BEGIN ENTRIES SHOWN

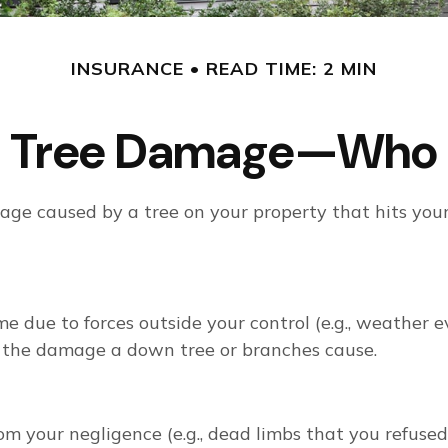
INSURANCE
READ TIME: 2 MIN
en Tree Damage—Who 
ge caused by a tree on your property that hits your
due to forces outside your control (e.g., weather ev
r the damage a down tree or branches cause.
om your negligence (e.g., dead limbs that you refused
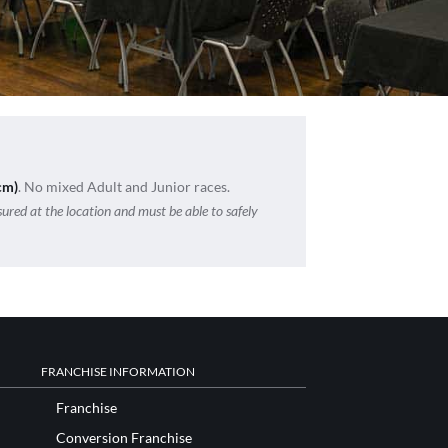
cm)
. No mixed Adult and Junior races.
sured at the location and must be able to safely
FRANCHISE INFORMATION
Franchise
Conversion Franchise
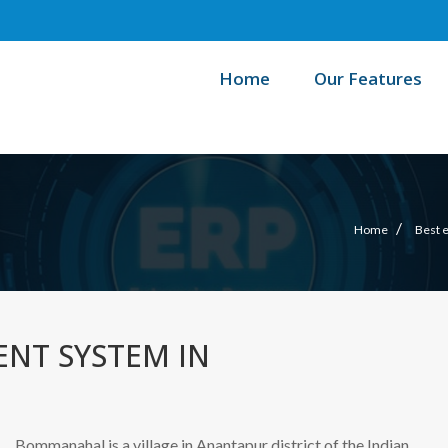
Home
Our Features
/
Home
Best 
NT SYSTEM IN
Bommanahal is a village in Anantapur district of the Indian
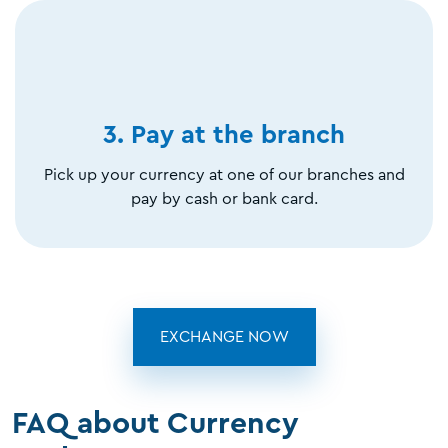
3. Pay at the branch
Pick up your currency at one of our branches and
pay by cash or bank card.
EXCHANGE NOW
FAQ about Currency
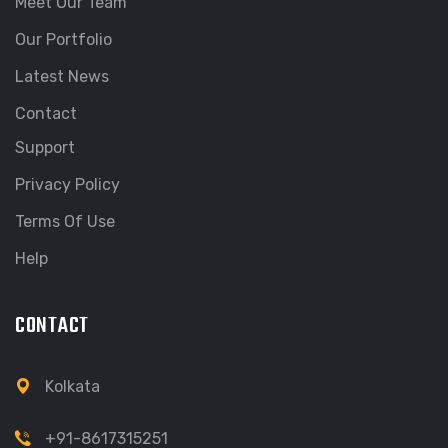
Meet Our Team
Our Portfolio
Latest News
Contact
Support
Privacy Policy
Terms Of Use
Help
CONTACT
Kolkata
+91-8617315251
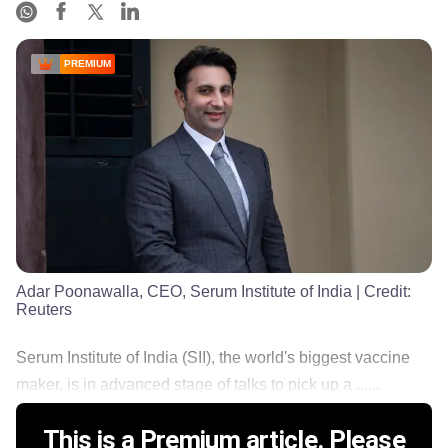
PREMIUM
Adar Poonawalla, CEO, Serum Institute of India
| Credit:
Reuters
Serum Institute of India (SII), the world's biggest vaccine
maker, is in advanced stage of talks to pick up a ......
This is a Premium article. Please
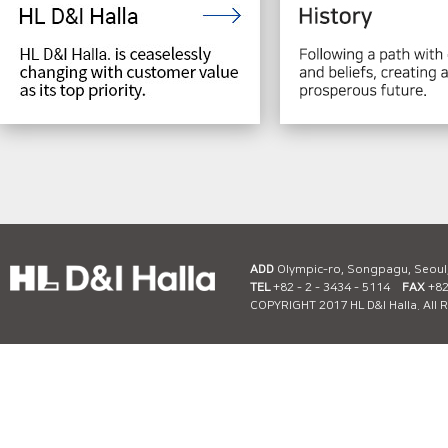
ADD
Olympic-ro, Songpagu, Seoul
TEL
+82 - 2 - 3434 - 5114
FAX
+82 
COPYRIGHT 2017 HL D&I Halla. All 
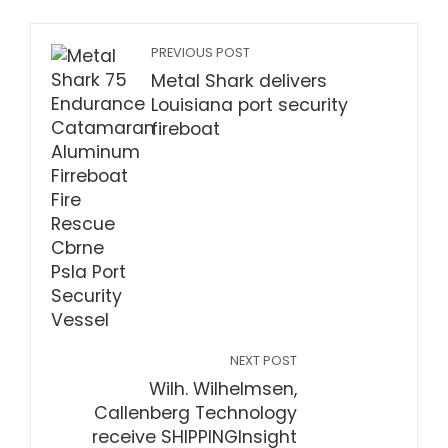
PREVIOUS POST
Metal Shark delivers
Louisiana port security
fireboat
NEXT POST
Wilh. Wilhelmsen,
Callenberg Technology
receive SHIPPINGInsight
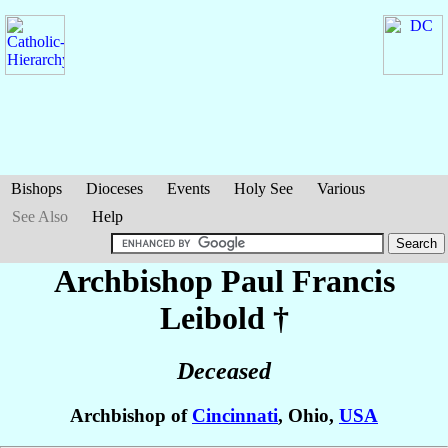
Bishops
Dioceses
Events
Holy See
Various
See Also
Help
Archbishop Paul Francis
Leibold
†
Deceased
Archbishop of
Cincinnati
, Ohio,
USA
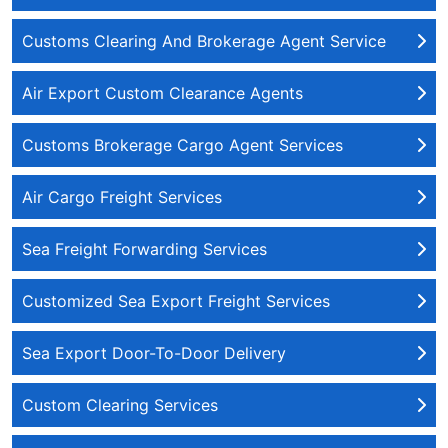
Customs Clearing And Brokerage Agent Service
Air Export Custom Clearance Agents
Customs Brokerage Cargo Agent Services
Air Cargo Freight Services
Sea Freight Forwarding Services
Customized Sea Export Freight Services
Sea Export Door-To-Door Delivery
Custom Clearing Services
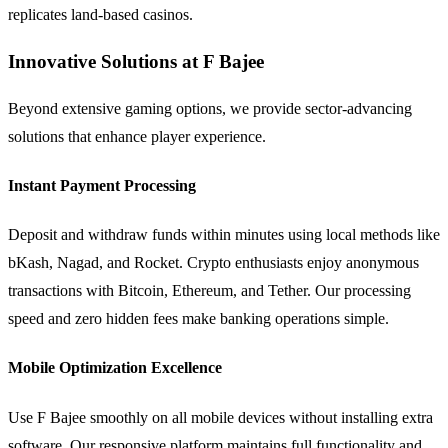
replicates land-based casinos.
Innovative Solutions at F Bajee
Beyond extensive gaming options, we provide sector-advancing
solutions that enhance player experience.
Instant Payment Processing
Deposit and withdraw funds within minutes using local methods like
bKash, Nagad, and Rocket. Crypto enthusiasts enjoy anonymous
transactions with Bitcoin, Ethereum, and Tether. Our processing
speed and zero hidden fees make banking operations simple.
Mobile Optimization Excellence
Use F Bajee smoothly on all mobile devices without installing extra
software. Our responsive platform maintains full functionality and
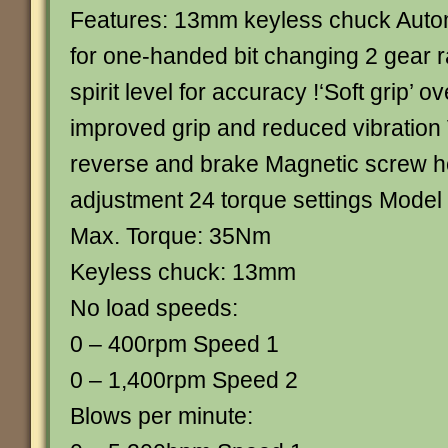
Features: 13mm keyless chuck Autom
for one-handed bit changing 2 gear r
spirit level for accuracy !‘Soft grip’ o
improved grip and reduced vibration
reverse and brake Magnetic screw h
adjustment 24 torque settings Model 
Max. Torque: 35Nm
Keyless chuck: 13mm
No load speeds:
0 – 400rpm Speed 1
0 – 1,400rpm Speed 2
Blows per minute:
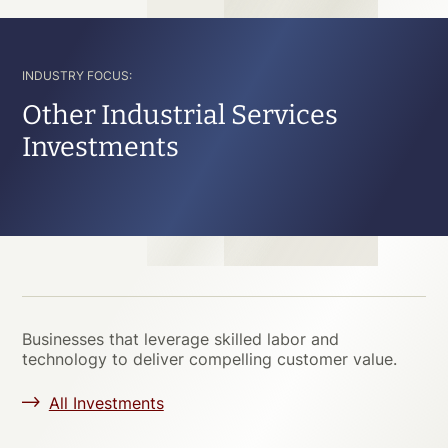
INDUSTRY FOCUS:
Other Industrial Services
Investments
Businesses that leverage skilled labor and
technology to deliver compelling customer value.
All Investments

END ENTRIES SHOWN

DIRECTIONS -> The lines you need are those holding the word "branches"; copy each of them from the material above.

SOLUTION TO THIS PROBLEM ->
r the damage a down tree or branches cause.
Pick up your currency at one of our branches and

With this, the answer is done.